On voit qu'en prenant la soutanelle, Liszt n'a pas absolument renoncé au monde, à ses pompes et à ses œuvres. Transit gloria mundi n'est pas sa devise. Ceux qui veulent connaître à fond les côtés humains de cette merveilleuse individualité, peuvent prendre le livre de «Robert Franz», pseudonyme si clair. L'ex-grande dame qui a publié ce petit volume de confessions intimes, a peint le célèbre artiste avec l'amertume d'un cœur blessé, mais elle l'a saisi sur le vif, et le montre dans des proportions humaines qui sont le principal attrait du livre. Pour ceux que le musicien intéresse seul, l'article biographique de Fetis, un des meilleurs et des plus complets qu'il ait publiés, contient des renseignements artistiques et biographiques d'une autre nature et d'un ordre parfait.

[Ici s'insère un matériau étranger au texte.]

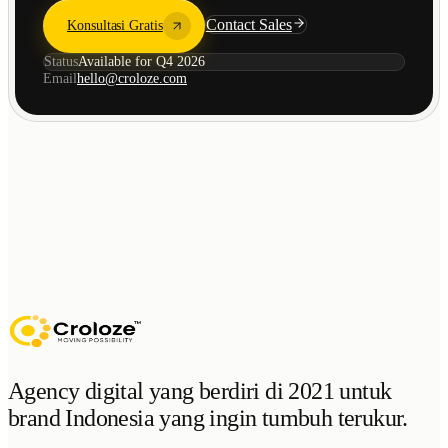
Contact Sales
Konsultasi Gratis
Status
Available for Q4 2026
Email
hello@croloze.com
Agency digital yang berdiri di 2021 untuk
brand Indonesia yang ingin tumbuh terukur.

Liszt excelle dans les transcriptions, réductions de l'orchestre ou du chant au piano. Il est impossible de mettre plus d'exactitude et d'ingéniosité dans la reproduction. Son travail, d'un fini et d'un précieux incomparables, tend à ne rien omettre; les dessins variés de l'orchestre, les timbres des divers instruments, les effets de sonorité, tout cet ensemble merveilleux d'homogénéité et pourtant si compliqué de la symphonie, Liszt a su le condenser, le remanier pour le piano, cet orchestre en miniature. Rien de plus habile en ce genre que ses transcriptions des symphonies de Beethoven. Liszt, il y a vingt-cinq ans, a eu le courage d'exécuter une de ces symphonies à la salle du Conservatoire; les échos du temple ont tressailli de tant d'audace, mais la tentative du grand virtuose a parfaitement réussi; il a tenu son auditoire sous le charme puissant de son exécution et de son intelligence détaillée du chef-d'œuvre.
Les lieder de Schubert, Mendelssohn, Robert Schumann, Meyerbeer, Mercadante, Rossini, Beethoven forment une riche collection, très utile à étudier; dans le même ordre d'idées, nous citerons comme des réductions du plus grand intérêt le septuor de Beethoven, ses symphonies, celles de Berlioz, les ouvertures du Freischütz, d'Obéron, de Jubel, du Roi Lear, du Carnaval Romain, de Guillaume Tell, etc.: toutes ces transcriptions sont d'une habileté de main extraordinaire, mais aussi d'une très grande difficulté d'exécution. Plusieurs des populaires recueils de Rapsodies hongroises, pièces inspirées des airs nationaux, offrent des rythmes et des harmonies bizarres, quelque peu sauvages, pleines de couleur locale; les fantaisies, paraphrases, illustrations, réminiscences, caprices sur les opéras anciens et modernes sont en très grand nombre. Beaucoup de ces morceaux de concerts à grand effet ne sont abordables que pour des virtuoses dont le talent d'exécution est brisé à toutes les difficultés. Les douze grandes études de concert, fugues, et la transcription au piano des études de Paganini, appartiennent aussi à cet ordre de difficultés.